H&M celebrates two-year Australian anniversaryH&M Australia manager Hans Andersson says the brand has had a "fantastic" reception. Photo: Tony Walters

H&M celebrates two-year Australian anniversary

H&M Australia has turned two and by all accounts is the jewel in the Swedish empire’s crown.

Having opened its first store in Melbourne’s former GPO with almost rock-star hysteria in April 2014, the group has nine locations with plans to double that by the end of this year.

H&M is the second largest retail brand in the world, specialising in the fast fashion sector. Like rival Spanish-based Zara, it burst onto the local scene and has set the bar high for domestic fashion retailers.

Hans Andersson, the head of H&M Australia, who has been working on establishing the brand in Australia for the past five years, says it has a been a “fantastic” reception from customers, landlords and staff.

He said that the GPO opening had “overwhelmed” the group and the growth has not subsided as it spreads across the country.

It has also been a steep learning curve entering a very competitive retail sector.

“We have had a fantastic two years, the three flagship stores have traded very well, across women’s, men’s and children’s wear and the homewares and we see a lot of expansion opportunities in Australia,” Mr Andersson said.

“The rate of growth has also been tremendous. In Germany, for example, we have 400 stores but we are still waiting for a flagship store. In Australia we are already established at the GPO in Melbourne, Pitt Street Mall and Queen Street, Brisbane.”

SMH News. Sydney. Opening of the new Pitt Street Mall shop, H&M. Story, Julie Power. Photo: Peter Rae Thursday 5 October 2015 The opening H&M’s Pitt Street Mall store in October 2015. Photo: Peter Rae

The appetite for the international brand has been replicated at the tills.

In the first accounts H&M Australia posted a net profit of $3,831,000 for the financial year ended November 30, 2015, a turnaround from the loss of $1,475,000 recorded in 2014.

It was the first ever profit for the Swedish department store in Australia. Sales for 2015 almost tripled, rising to $161,940,000 in 2015 against $67,680,000 in 2014. Gross profit more than doubled to $111,370,000.

“We always have to try harder with better offerings as there are a lot of good retailers in Australia,” he said. “But we have kept to our model of fast turnover to keep the stock fresh.”

Despite Mr Andersson’s optimism, Australian retailers have been battling subdued consumer confidence as doubts and uncertainty about the local and global economy linger.

National retail sales data released by the Australian Bureau of statistics on Tuesday showed that sales for department stores rose 0.4 per cent in February on a seasonally adjusted basis, part of a generally subdued month for retailers around the country.

Among the states, the overall retail picture was more varied, with Victoria (0.4 per cent), NSW (0.2 per cent), South Australia (0.3 per cent) and the ACT (1.0 per cent) showing gains in the month on a seasonally adjusted basis.

But Queensland (-0.4 per cent), Western Australia (-0.6 per cent) and Tasmania (-0.5 per cent) all went backwards, with the slowdown in mining hitting spending on hospitality and food hard in WA and Queensland.

In the coming months, H&M will spread its wings to the suburbs with the opening at the GPT-owned Charlestown, Newcastle in July, Mirvac’s Broadway in Sydney and Westfield Bondi Junction August.

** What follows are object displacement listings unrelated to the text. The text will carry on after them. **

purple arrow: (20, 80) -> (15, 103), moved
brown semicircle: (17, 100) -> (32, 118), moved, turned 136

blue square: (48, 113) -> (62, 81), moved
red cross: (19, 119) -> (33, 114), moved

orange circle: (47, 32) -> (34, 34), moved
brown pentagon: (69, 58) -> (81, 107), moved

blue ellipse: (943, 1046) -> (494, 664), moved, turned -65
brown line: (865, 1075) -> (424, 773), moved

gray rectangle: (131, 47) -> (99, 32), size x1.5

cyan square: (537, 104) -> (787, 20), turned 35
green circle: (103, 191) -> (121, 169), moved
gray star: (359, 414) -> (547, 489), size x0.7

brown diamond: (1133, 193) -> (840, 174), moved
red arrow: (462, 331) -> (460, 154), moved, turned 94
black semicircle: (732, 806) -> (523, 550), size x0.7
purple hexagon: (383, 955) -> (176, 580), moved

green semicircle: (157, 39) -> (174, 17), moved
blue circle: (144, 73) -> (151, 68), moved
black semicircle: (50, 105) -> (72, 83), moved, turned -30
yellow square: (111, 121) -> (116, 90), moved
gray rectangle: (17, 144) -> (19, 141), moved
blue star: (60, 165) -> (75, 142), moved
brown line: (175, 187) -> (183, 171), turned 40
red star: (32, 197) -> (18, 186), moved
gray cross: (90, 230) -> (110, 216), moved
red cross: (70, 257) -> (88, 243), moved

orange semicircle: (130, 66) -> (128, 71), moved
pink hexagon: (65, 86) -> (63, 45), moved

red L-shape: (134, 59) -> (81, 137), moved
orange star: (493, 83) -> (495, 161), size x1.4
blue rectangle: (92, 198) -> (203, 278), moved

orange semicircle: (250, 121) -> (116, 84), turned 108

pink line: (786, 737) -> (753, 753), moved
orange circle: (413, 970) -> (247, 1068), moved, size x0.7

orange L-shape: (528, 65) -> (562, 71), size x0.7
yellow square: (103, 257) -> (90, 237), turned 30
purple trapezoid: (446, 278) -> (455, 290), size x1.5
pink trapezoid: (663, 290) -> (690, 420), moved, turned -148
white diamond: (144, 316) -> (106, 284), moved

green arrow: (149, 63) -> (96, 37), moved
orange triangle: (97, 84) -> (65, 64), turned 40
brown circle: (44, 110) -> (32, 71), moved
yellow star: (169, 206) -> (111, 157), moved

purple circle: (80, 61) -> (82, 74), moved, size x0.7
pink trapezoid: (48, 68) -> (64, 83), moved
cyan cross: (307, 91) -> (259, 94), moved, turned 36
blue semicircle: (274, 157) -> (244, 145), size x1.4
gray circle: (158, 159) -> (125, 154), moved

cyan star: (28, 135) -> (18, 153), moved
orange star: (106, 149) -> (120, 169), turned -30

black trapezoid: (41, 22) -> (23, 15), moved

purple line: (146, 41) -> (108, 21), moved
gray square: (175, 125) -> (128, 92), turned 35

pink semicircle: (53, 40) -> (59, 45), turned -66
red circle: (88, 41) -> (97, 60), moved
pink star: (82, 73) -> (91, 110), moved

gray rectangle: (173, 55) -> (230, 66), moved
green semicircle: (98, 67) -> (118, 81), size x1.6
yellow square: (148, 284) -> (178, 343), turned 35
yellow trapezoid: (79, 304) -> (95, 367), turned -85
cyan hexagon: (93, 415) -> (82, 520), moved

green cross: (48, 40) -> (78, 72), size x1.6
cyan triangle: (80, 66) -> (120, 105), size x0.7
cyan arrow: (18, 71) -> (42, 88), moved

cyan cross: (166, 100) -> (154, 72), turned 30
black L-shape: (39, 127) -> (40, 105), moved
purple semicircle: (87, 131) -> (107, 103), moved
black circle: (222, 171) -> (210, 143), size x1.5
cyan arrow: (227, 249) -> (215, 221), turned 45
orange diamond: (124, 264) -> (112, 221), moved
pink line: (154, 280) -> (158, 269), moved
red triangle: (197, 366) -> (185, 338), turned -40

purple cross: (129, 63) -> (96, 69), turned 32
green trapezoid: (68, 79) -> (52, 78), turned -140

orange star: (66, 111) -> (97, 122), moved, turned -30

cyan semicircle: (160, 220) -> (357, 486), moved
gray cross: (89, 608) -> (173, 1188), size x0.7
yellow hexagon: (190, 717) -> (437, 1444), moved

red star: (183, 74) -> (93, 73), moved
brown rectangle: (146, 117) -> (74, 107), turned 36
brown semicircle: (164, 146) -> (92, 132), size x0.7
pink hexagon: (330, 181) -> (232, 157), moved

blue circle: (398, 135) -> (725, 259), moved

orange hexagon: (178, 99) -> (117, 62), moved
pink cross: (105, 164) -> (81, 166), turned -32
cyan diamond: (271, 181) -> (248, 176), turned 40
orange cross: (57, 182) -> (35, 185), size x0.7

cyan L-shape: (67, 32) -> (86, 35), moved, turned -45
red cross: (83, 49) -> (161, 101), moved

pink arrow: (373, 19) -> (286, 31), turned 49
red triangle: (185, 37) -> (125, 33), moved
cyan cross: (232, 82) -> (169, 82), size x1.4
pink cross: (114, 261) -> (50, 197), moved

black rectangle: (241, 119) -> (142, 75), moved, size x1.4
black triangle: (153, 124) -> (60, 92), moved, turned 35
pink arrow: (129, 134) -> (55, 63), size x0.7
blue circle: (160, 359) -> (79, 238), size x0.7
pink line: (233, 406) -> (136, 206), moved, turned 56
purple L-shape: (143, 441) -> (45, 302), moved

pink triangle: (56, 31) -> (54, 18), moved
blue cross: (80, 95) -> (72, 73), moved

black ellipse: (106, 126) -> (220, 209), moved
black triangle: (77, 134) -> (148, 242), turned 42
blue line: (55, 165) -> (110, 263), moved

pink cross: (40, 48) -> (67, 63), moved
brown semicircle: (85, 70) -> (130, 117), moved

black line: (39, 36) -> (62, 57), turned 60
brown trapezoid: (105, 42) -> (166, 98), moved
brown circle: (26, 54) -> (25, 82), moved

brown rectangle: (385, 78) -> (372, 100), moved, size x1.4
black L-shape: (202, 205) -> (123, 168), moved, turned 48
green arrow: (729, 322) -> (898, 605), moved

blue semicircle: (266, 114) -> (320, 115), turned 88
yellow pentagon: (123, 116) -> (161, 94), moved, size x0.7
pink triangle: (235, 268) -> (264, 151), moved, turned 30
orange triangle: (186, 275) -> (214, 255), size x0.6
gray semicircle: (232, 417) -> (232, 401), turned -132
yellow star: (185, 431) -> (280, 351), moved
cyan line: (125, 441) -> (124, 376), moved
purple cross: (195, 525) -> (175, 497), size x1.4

According to Mr Andersson, the only constraints are finding the right locations and demographics.

Mr Andersson said a range of initiatives will be launched in the coming week including a Conscious line, which are clothes made from organic and recycled fabric. It also has its garments box, where anyone can drip off clothes for recycling and get a voucher for a store.

H&M is in constant touch with its manufacturers and has a transparent and strict code of conduct and ethics.